● **Aim of the task**: Output the line containing "demonstrating the co", then every remaining line of the entries below, exactly as written and with no other text.

====

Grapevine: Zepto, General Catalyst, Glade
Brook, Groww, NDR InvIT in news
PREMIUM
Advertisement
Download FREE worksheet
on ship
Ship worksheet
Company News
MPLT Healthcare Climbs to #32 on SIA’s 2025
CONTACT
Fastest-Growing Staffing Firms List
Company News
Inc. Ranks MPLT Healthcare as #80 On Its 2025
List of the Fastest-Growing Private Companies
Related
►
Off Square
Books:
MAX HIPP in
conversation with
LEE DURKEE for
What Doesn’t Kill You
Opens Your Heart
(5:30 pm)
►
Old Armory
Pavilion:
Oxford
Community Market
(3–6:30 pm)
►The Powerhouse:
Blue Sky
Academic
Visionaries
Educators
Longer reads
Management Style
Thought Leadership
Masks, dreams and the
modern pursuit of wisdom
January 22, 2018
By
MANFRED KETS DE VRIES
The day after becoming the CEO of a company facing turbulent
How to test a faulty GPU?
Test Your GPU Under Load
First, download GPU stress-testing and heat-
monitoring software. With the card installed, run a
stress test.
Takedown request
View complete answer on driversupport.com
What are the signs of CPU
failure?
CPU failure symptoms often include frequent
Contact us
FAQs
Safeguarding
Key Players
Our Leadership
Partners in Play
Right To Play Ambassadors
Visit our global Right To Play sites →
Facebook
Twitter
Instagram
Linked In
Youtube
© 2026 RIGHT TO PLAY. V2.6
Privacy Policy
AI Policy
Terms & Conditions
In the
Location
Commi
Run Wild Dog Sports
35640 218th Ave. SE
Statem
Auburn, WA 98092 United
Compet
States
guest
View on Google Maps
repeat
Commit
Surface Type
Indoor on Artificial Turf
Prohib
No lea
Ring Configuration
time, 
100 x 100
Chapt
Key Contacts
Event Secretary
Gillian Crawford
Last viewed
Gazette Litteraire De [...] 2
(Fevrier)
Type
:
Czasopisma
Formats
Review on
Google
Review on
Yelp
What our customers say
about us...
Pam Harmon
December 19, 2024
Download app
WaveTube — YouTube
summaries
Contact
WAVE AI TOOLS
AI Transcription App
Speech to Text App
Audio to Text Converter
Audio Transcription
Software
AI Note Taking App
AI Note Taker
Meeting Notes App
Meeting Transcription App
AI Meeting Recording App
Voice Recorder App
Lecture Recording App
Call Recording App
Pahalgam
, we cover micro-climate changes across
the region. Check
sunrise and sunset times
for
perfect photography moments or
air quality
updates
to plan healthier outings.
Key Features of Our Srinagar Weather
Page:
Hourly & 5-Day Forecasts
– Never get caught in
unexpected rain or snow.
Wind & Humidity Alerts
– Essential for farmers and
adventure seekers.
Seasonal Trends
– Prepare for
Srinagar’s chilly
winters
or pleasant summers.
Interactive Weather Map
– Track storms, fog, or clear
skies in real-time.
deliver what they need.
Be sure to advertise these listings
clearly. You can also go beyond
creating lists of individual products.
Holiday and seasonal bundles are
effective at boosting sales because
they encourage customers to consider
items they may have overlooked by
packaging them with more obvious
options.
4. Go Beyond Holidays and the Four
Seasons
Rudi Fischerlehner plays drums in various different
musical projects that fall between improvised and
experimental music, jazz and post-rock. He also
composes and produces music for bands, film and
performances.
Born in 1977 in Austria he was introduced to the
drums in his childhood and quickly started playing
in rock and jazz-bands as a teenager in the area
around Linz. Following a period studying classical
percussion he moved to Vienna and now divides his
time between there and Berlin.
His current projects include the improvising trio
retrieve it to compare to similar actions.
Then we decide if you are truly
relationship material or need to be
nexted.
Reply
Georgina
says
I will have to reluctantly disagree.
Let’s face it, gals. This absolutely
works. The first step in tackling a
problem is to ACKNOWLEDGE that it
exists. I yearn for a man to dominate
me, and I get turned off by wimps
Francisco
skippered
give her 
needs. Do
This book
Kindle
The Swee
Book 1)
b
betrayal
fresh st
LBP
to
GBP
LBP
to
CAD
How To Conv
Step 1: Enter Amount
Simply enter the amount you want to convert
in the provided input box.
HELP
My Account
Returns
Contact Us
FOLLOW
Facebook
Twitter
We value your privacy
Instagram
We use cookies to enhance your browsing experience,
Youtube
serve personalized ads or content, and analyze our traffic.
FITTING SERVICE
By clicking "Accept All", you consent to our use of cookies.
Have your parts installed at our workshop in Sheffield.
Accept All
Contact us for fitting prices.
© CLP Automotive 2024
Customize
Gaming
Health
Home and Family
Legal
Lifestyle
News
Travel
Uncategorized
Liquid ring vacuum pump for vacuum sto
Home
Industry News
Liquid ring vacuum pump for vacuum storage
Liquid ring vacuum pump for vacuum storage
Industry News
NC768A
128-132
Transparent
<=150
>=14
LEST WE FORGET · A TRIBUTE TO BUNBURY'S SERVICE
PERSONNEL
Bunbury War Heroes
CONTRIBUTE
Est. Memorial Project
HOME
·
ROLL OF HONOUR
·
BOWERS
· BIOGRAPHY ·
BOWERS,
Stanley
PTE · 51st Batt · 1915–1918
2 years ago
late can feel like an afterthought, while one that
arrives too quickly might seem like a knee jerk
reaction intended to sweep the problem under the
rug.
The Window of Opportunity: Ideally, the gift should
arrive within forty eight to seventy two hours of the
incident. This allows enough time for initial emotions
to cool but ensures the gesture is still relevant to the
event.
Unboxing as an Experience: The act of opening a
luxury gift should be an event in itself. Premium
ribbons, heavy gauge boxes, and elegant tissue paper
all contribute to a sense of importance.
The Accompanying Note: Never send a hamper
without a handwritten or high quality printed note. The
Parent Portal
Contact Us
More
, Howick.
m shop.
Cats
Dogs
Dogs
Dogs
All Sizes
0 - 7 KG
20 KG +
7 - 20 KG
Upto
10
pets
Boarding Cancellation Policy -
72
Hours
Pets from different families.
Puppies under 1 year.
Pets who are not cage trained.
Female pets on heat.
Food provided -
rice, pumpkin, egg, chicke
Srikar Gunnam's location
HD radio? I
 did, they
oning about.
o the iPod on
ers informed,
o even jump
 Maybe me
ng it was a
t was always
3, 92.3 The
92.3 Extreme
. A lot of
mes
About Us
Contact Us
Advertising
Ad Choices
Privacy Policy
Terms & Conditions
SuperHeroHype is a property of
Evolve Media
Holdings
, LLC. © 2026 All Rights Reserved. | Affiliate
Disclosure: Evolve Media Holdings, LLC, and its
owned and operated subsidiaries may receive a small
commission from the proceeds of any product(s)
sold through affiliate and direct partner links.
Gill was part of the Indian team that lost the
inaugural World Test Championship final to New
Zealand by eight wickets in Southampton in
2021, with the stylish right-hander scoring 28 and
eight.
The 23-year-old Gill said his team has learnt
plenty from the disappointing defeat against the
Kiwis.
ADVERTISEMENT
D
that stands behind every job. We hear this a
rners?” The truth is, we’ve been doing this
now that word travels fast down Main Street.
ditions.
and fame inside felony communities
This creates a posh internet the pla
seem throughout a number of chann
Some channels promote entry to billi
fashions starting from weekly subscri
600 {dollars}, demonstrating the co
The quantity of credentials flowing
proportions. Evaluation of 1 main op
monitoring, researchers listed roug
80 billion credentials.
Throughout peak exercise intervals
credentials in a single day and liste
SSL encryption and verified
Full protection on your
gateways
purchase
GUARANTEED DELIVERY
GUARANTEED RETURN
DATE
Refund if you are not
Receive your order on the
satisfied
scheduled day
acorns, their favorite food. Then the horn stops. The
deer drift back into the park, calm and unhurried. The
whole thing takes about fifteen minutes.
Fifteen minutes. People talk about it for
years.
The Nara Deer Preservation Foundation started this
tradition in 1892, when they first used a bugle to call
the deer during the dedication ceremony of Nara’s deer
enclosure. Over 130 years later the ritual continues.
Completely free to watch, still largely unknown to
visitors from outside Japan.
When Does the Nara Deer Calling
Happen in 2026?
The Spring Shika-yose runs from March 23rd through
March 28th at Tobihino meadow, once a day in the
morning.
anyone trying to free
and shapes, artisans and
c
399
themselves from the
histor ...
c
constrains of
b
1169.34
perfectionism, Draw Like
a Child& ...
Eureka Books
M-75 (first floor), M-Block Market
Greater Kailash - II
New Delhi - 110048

====

● **Your solution**:
600 {dollars}, demonstrating the co
The quantity of credentials flowing
proportions. Evaluation of 1 main op
monitoring, researchers listed roug
80 billion credentials.
Throughout peak exercise intervals
credentials in a single day and liste
SSL encryption and verified
Full protection on your
gateways
purchase
GUARANTEED DELIVERY
GUARANTEED RETURN
DATE
Refund if you are not
Receive your order on the
satisfied
scheduled day
acorns, their favorite food. Then the horn stops. The
deer drift back into the park, calm and unhurried. The
whole thing takes about fifteen minutes.
Fifteen minutes. People talk about it for
years.
The Nara Deer Preservation Foundation started this
tradition in 1892, when they first used a bugle to call
the deer during the dedication ceremony of Nara’s deer
enclosure. Over 130 years later the ritual continues.
Completely free to watch, still largely unknown to
visitors from outside Japan.
When Does the Nara Deer Calling
Happen in 2026?
The Spring Shika-yose runs from March 23rd through
March 28th at Tobihino meadow, once a day in the
morning.
anyone trying to free
and shapes, artisans and
c
399
themselves from the
histor ...
c
constrains of
b
1169.34
perfectionism, Draw Like
a Child& ...
Eureka Books
M-75 (first floor), M-Block Market
Greater Kailash - II
New Delhi - 110048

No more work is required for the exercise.